I back-slid a bit the next year, when I crashed my car into the rear of a semi truck trying to keep a small black spider from dropping into my lap while at a stop light on my way to meet a guy for a date on his sail boat.  I never made it to the boat, but had an emergency visit to the dentist to fix the two broken teeth from French kissing my steering wheel.  After that, all treaties were broken.  I used anything I could find to smack a wayward spider if I found him in my house, newspapers, fly swatters, even the tiny heel of a pair of tall black pumps I used to wear.  Not that was good aim.

When we moved into this house in the woods twenty-one years ago, I called Orkin to see if we needed to take care of any pests.  The man carefully inspected our house, inside and out. 

"Ma'am, you don't have anything but spiders here.  You have quite a lot of spiders, but I'd hazard a guess that this is why you don't have any of the other potentially damaging pests," he said.  "To be honest, I don't think I'd do anything about them as long as there aren't a lot of them inside the house."

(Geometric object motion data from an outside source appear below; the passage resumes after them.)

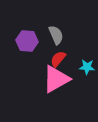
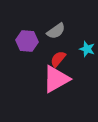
gray semicircle: moved 4 px up; rotated 78 degrees clockwise
cyan star: moved 18 px up; rotated 14 degrees clockwise
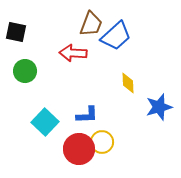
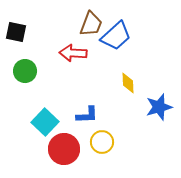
red circle: moved 15 px left
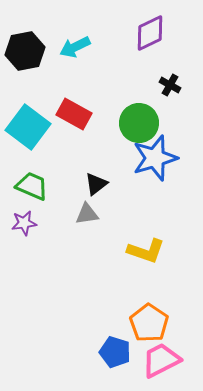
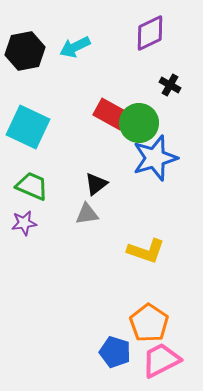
red rectangle: moved 37 px right
cyan square: rotated 12 degrees counterclockwise
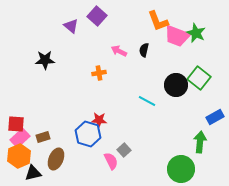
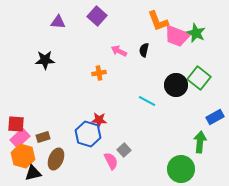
purple triangle: moved 13 px left, 4 px up; rotated 35 degrees counterclockwise
orange hexagon: moved 4 px right; rotated 20 degrees counterclockwise
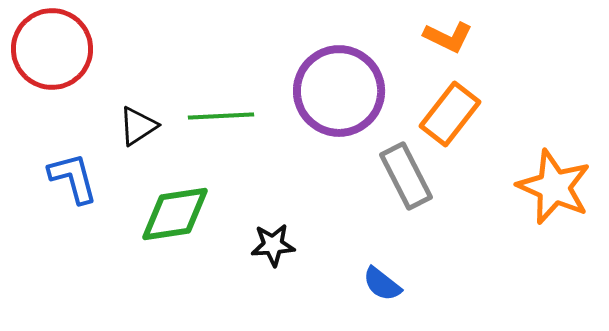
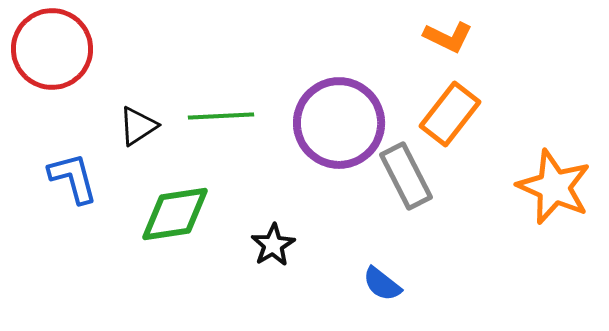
purple circle: moved 32 px down
black star: rotated 27 degrees counterclockwise
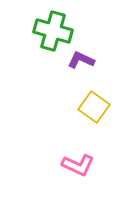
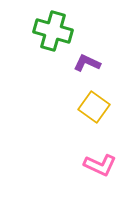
purple L-shape: moved 6 px right, 3 px down
pink L-shape: moved 22 px right
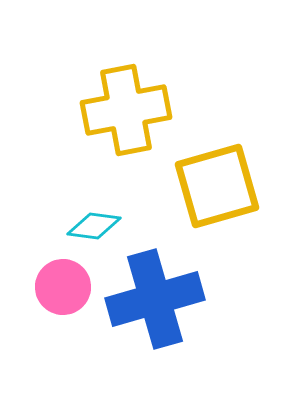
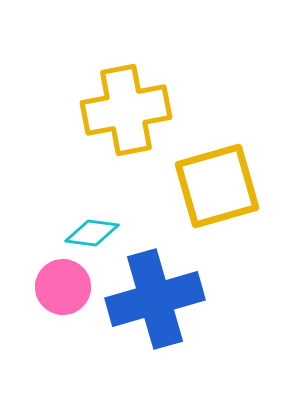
cyan diamond: moved 2 px left, 7 px down
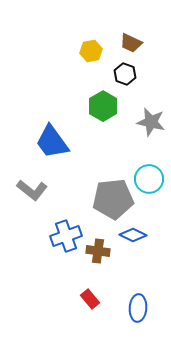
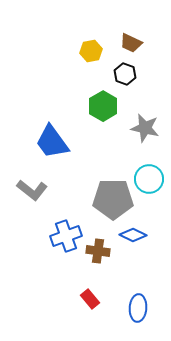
gray star: moved 6 px left, 6 px down
gray pentagon: rotated 6 degrees clockwise
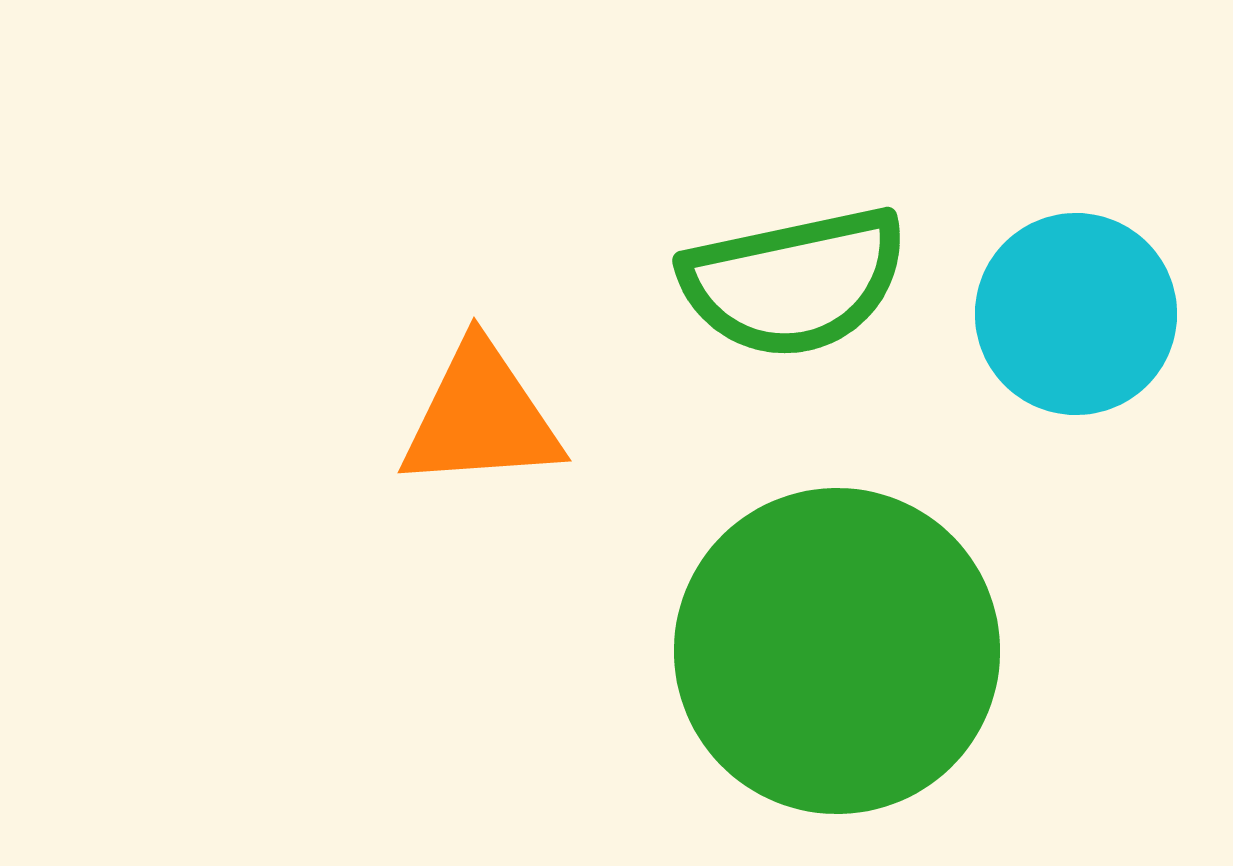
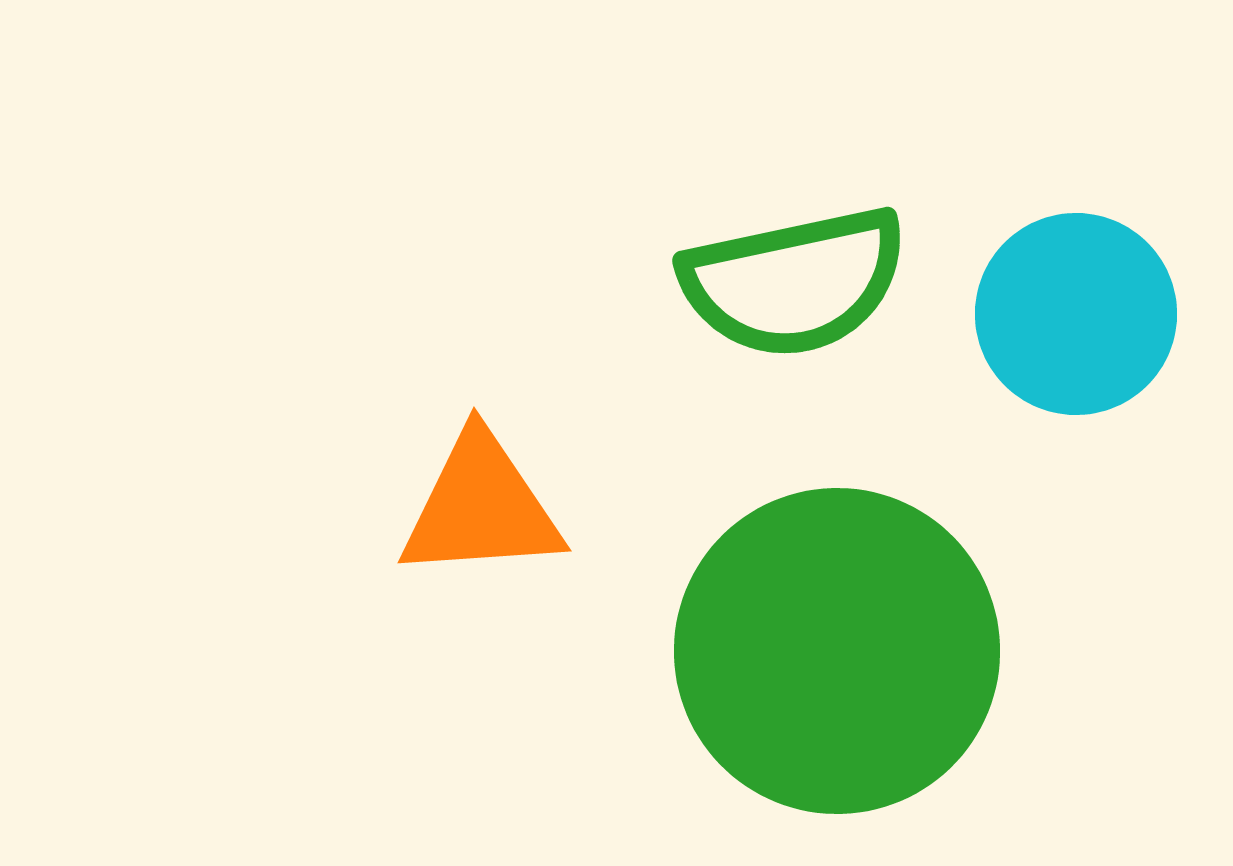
orange triangle: moved 90 px down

On that day, I made a treaty with my new neighbors.  They could stay outside and I wouldn't take a broom and tear down their webs.  We have lived by that treaty since then.  I've even managed to learn a new habit of catching a wayward spider in a jar and taking it back outside where it belongs.  Nick, when he finds a spider in the house, actually calls me to come get it!  Now that's progress.  Once, we had a very large spider up in the skylight and I managed to get her down and outside in one piece.  She had a toe-span of about three inches.  When I looked her up on the Internet, it turned out that she was a house spider and totally harmless.  I'm sorry.  I'm just not advanced enough to have taken her in like a house cat and made a pet of her.  Just one surprise visit from her in the linen closet and she would have been road pizza.  I'd have been grabbing for my shoes again.  I didn't want any back-sliding like the car accident to happen, but I told her she was welcome in the garage or the shed. 

When the spiders hatched in the yard and some of them spanned a walkway, I'd patiently broken a corner of their webs and moved it, leaving the rest of the webs intact.  I even tried to encourage the little white spider that liked to live inside my cinnamon-flavored rose buds. 

But now, in one week, I've been bitten at least a dozen times.  It's like a horror movie.  Picture the sleeping woman with a spider in her bedding.  You've seen that movie.  She turns over at the wrong time and gets bitten.  That was me!  Three times, I've actually found spiders crawling on my clothes while I was working around the house and had to jump up, undress, and throw the clothes into the dryer.  I've even gone back to looking between my sheets before I get into bed. Some of these spiders were really small so Mike figures it was a wayward hatch. I don't care if they're babies.  I've had enough!  They've broken our treaty.  I'm calling Orkin.